On that note, various cultures have different ideas of what they consider as sexual. While nearly every culture agrees regarding genitalia (for the obvious reason that they're required for sex, which is required for children, etc etc), not all agree regarding breast tissue. While mainstream 'Western' culture would believe that the female nipple needs to be censored, anatomically speaking this makes no sense as it is the thing most in common with the male - it's everything ELSE about the breast that is different between men and women.
In any case, I'd consider Morrigan's case as very mild in comparison to, say, heavy-armor characters in TERA.
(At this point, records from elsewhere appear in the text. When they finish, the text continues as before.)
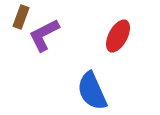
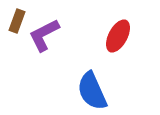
brown rectangle: moved 4 px left, 4 px down
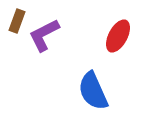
blue semicircle: moved 1 px right
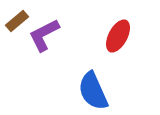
brown rectangle: rotated 30 degrees clockwise
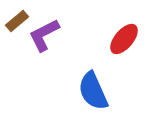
red ellipse: moved 6 px right, 3 px down; rotated 12 degrees clockwise
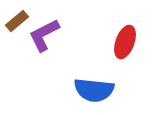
red ellipse: moved 1 px right, 3 px down; rotated 20 degrees counterclockwise
blue semicircle: moved 1 px right, 1 px up; rotated 60 degrees counterclockwise
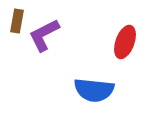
brown rectangle: rotated 40 degrees counterclockwise
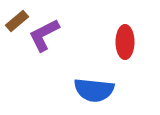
brown rectangle: rotated 40 degrees clockwise
red ellipse: rotated 20 degrees counterclockwise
4. Is it necessarily a problem that some people like looking at caricatures with anatomically impossible bodies in games? Because it often doesn't make sense (Especially for plate armor - why in the hell would you expose bare skin to weapons while still restricting your movements at the joints? If you were to attack the enemy completely naked you'd have greater exponentially survivability from having greater mobility - and whether you bare your chest or not, someone seeking to kill you is going to aim for your neck anyway.) those who play for immersion may choose to look elsewhere. There are games that have more logical designs (albeit not that many), games which are essentially 3D rendered pornography pretending to be games, and there are those which have armorskins ranging from illogical fanservice to workable designs, within which you can pick for your character what you wish. In the same way you might choose not to play some games, others might choose differently, and it is only in diversity that there is a greater selection of worlds for people to find a place where they belong.
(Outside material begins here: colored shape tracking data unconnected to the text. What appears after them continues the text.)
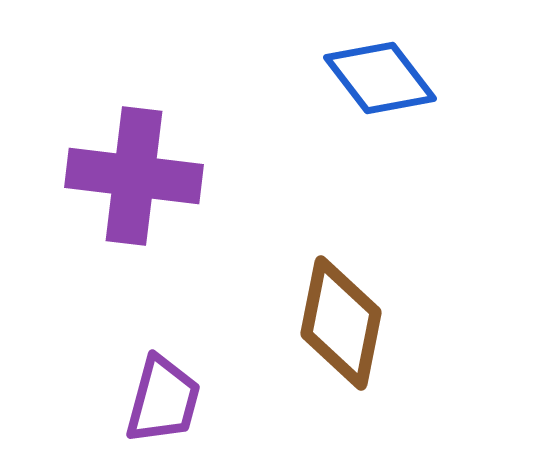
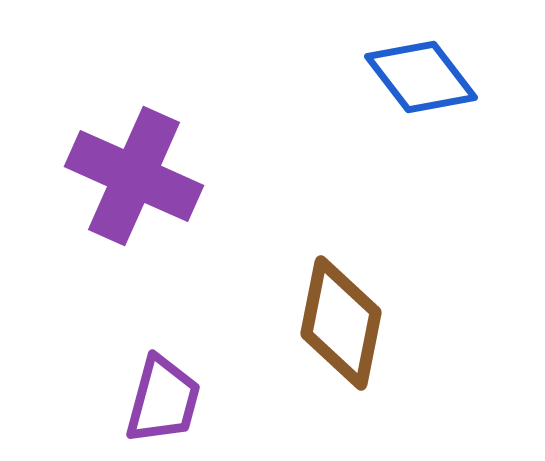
blue diamond: moved 41 px right, 1 px up
purple cross: rotated 17 degrees clockwise
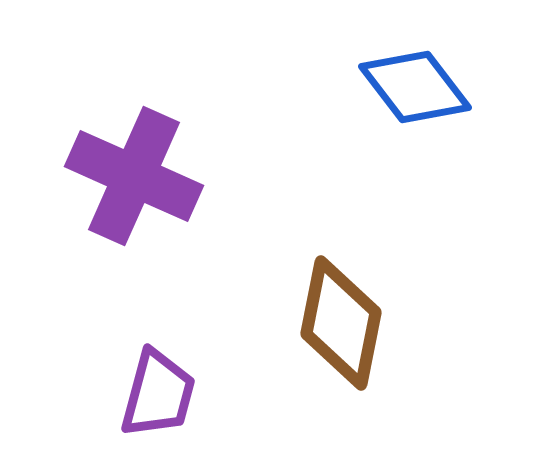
blue diamond: moved 6 px left, 10 px down
purple trapezoid: moved 5 px left, 6 px up
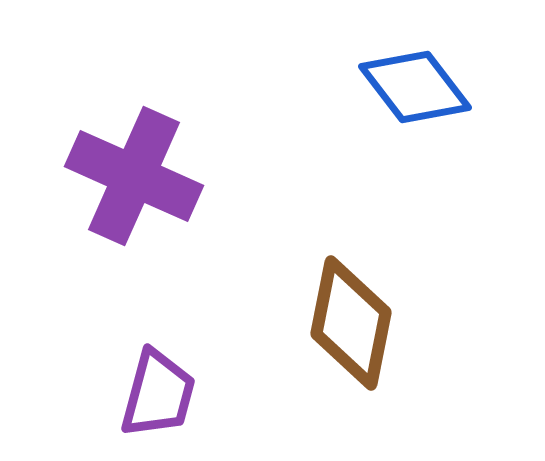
brown diamond: moved 10 px right
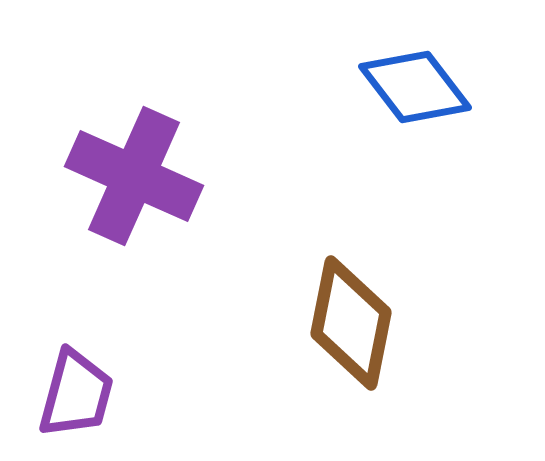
purple trapezoid: moved 82 px left
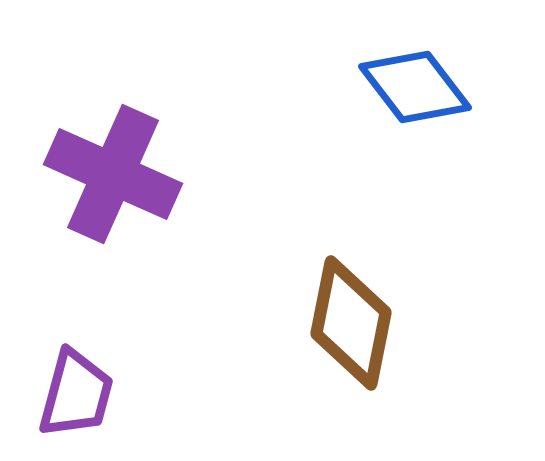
purple cross: moved 21 px left, 2 px up
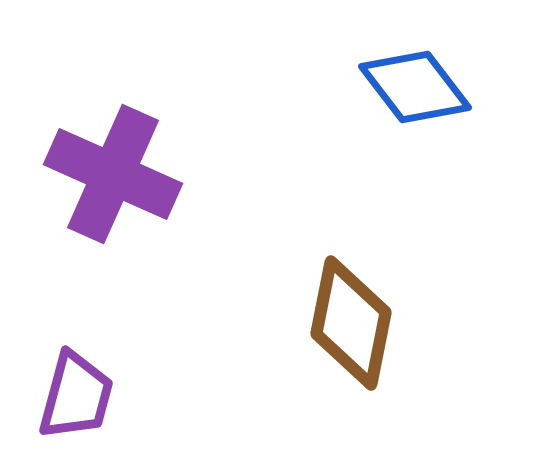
purple trapezoid: moved 2 px down
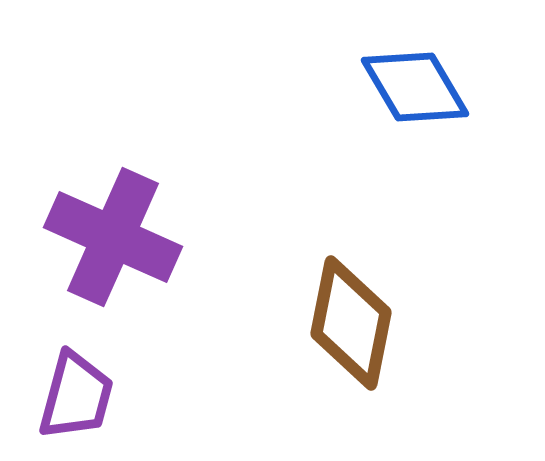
blue diamond: rotated 7 degrees clockwise
purple cross: moved 63 px down
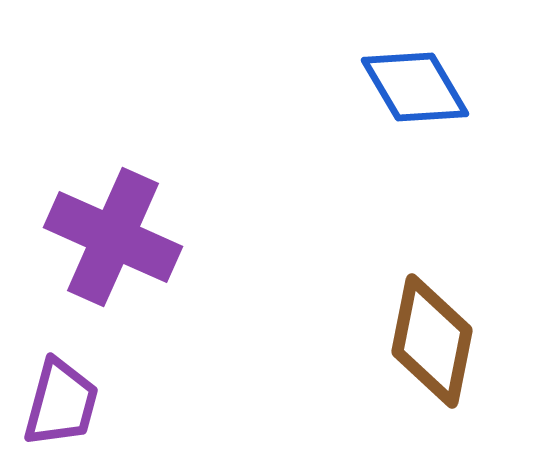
brown diamond: moved 81 px right, 18 px down
purple trapezoid: moved 15 px left, 7 px down
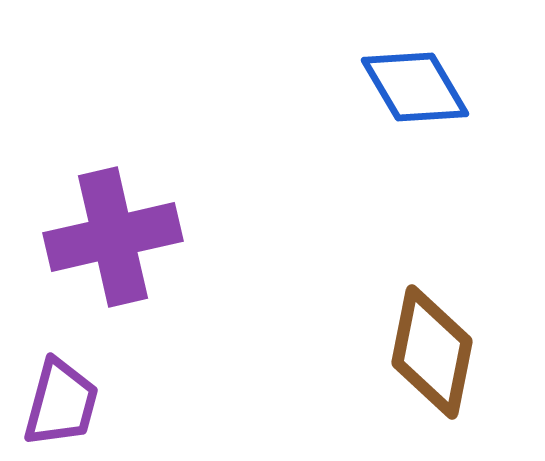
purple cross: rotated 37 degrees counterclockwise
brown diamond: moved 11 px down
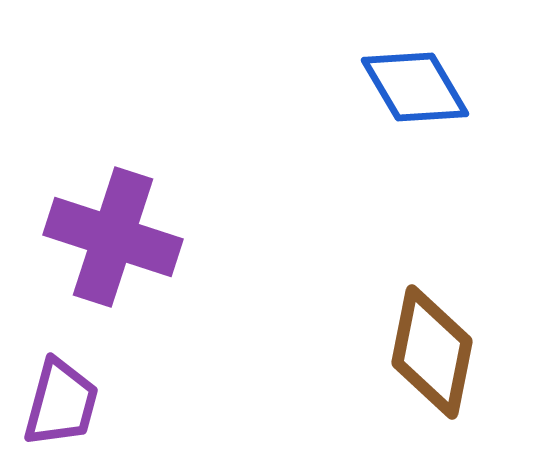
purple cross: rotated 31 degrees clockwise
P.S. Sexual drive is not common between people any more than musical, mathematical, culinary, linguisitic or physical traits are common between people. There are those who feel none whatsoever and only care about it because of societal obligations, there are those with urges they would literally kill for, there are those which are directed towards the same gender, there are those directed towards both. What someone finds attractive also varies greatly between people. Some like breasts, some like hips, some like genitalia, some like faces, so on and so forth. While what 'Western' societies generally regard as 'forbidden' is one thing, not everyone necessarily has interests in what is classed as 'forbidden'.
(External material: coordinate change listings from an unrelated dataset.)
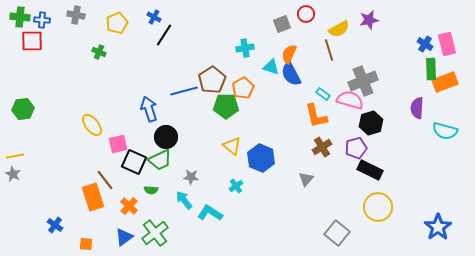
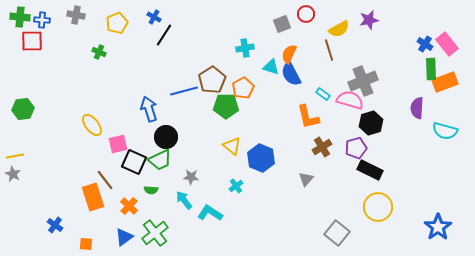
pink rectangle at (447, 44): rotated 25 degrees counterclockwise
orange L-shape at (316, 116): moved 8 px left, 1 px down
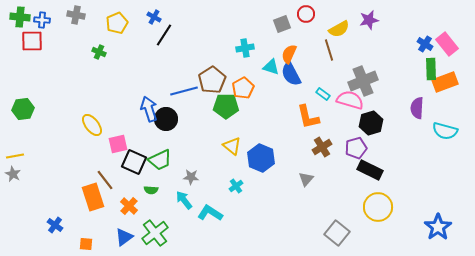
black circle at (166, 137): moved 18 px up
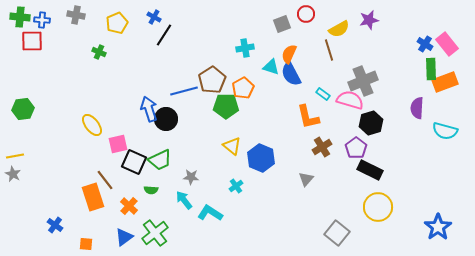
purple pentagon at (356, 148): rotated 20 degrees counterclockwise
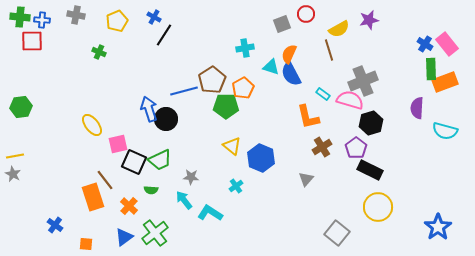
yellow pentagon at (117, 23): moved 2 px up
green hexagon at (23, 109): moved 2 px left, 2 px up
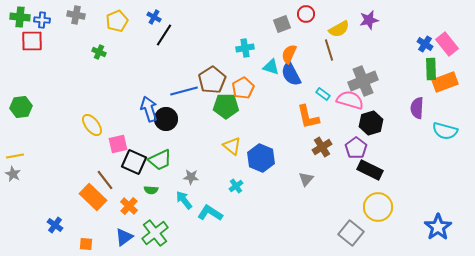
orange rectangle at (93, 197): rotated 28 degrees counterclockwise
gray square at (337, 233): moved 14 px right
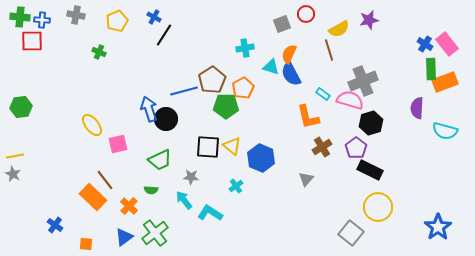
black square at (134, 162): moved 74 px right, 15 px up; rotated 20 degrees counterclockwise
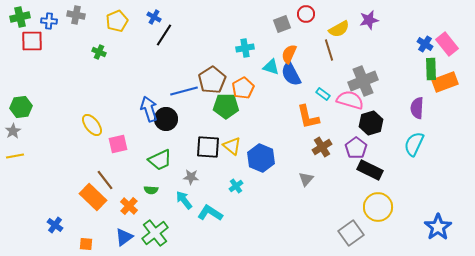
green cross at (20, 17): rotated 18 degrees counterclockwise
blue cross at (42, 20): moved 7 px right, 1 px down
cyan semicircle at (445, 131): moved 31 px left, 13 px down; rotated 100 degrees clockwise
gray star at (13, 174): moved 43 px up; rotated 14 degrees clockwise
gray square at (351, 233): rotated 15 degrees clockwise
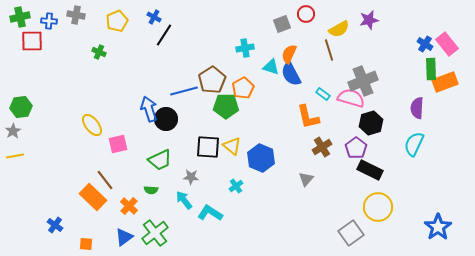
pink semicircle at (350, 100): moved 1 px right, 2 px up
What I find most 'physically' attractive are in decreasing order the spark within a woman's eye, overall face shape with emphases on the nose, the hairstyle and lastly the dress sense - some of Gaga's outfits are so horrendous that even as the last priority, anyone wearing something like that would 'fail'. That does not, however, make someone who is more interested in 'T&A' necessarily more perverted than I am, simply because ze happens to cross an arbitrary societal standard of sexuality while mine does not.
P.P.S. They're not spelling errors. Ze and hir just work so much better than their 'he/she' cousins.
Edited by Hayashi, 27 February 2015 - 12:22 PM.